Chapter 10.

419 33 8
                                    

Satu minggu kemudian...

Di hari yang seharusnya bahagia ini, aku merasa tidak bahagia kala menyadari hari yang seharusnya kami bersenang-senang bertukar dengan hari yang sangat membuat hatiku sedih.

Sampai saat ini aku masih belum berani keluar padahal tante yang make up wajahku sudah sering berkata bahwa aku jangan menangis atau make up wajahku akan luntur.

"Sekarang udah?" Bukan tante itu yang menanyakannya tapi seseorang dibalik badanku. Aku melihatnya dari pantulan kaca dan itu adalah kekasihku.

Dia memberikanku back hug dan menaruh dagunya di pundak sebelah kiri ku. "Jangan sedih lagi. Relakan kakak mu bahagia dengan pilihannya. Kau masih memiliki aku disini." 

"Ya. Tapi aku masih belum mau turun."

"Kenapa? Takut menangis lagi?"

"Iya."

Chaeng mencium pipiku dan merapihkan poniku yang sedikit tergeser. "Lisaya kau tidak boleh seperti ini. Kau harus turun, jika nantinya mami atau papi mu mencari lalu mereka akan naik kemari untuk menjemput mu. Bagaimana tanggapan mereka ketika melihatku ada di kamar mu?"

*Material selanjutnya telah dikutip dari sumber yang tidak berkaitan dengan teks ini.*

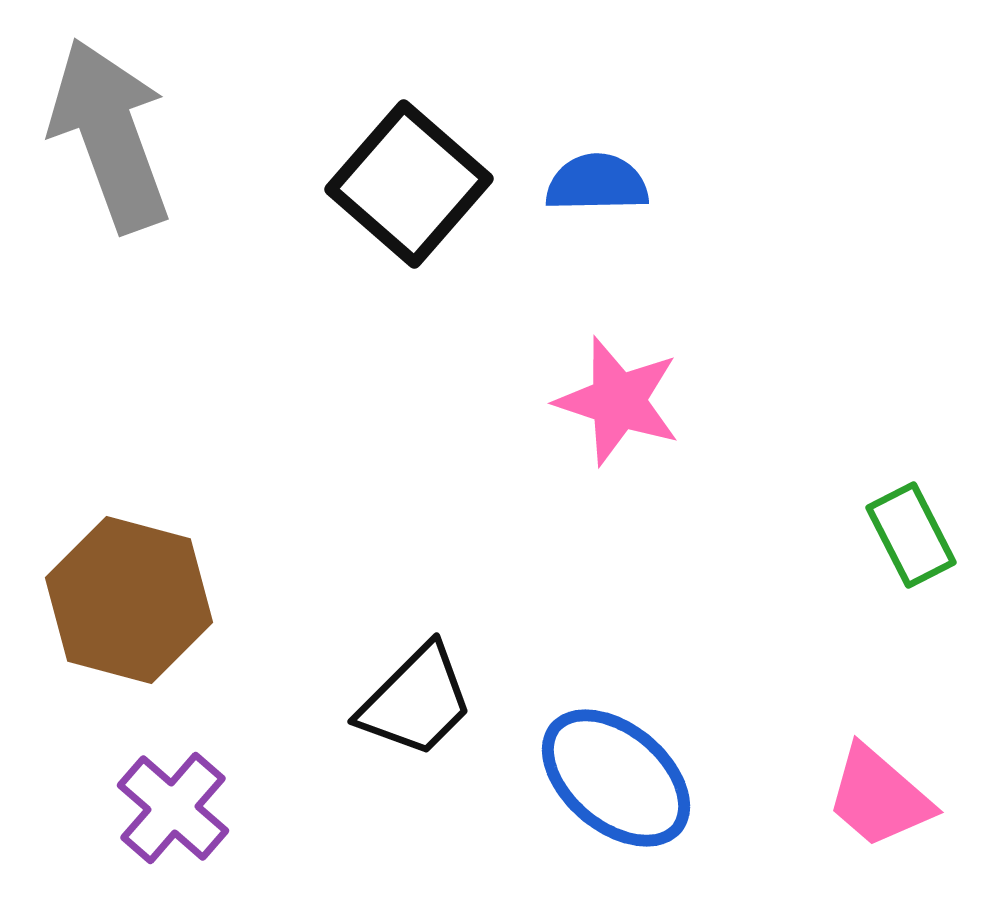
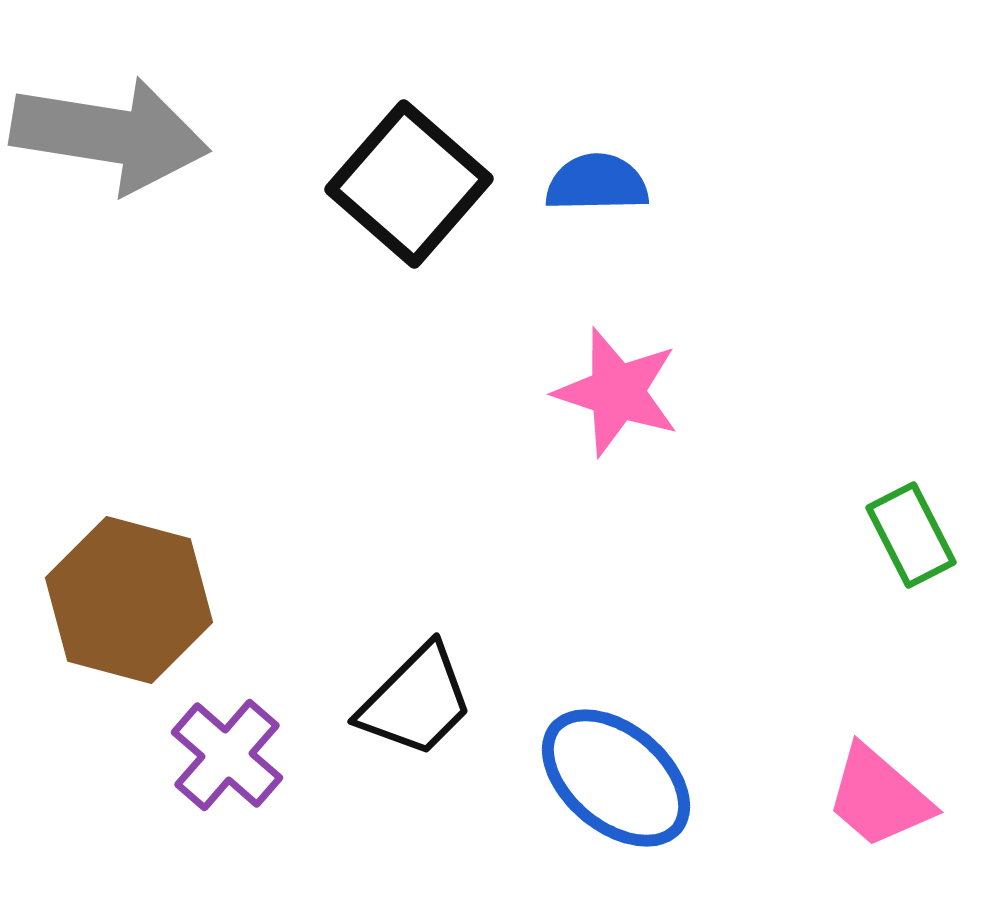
gray arrow: rotated 119 degrees clockwise
pink star: moved 1 px left, 9 px up
purple cross: moved 54 px right, 53 px up
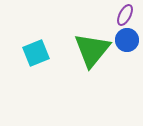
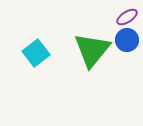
purple ellipse: moved 2 px right, 2 px down; rotated 30 degrees clockwise
cyan square: rotated 16 degrees counterclockwise
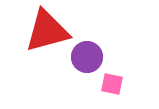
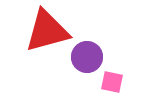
pink square: moved 2 px up
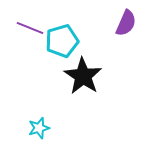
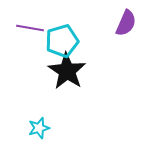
purple line: rotated 12 degrees counterclockwise
black star: moved 16 px left, 5 px up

"Kamu terlambat. Aku sudah dijemput."

Aku melihat wajah Chaeng langsung pucat saat dia berbalik ke belakang. Dan aku tertawa saat dia merubah ekspresi nya kala melihat bibi ada di ambang pintu sedang tersenyum melihat kami.

"Aduh aduh ... kalian ini mesra sekali. Heh Chaengie! Ingat ya, kekasihmu itu masih sangat kecil, jadi jangan bermacam-macam ya?"

"Mau bermacam-macam pun tidak masalah. Masa depan Lisa akan ku jamin sangat cerah karena hartaku banyak."

"Ini bukan soal harta! Kita tidak tahu bagaimana nanti Lisa menangani masalah rumah tangga kalian karena umurnya belum mencukupi! Bibi tidak rela jika nantinya kau memarahi Lisa karena tak becus mengurus mu atau mengurus anak mu nanti. Bibi orang pertama yang akan memukulmu jika kau membuat Lisa kenapa-napa setelah memiliki hubungan denganmu."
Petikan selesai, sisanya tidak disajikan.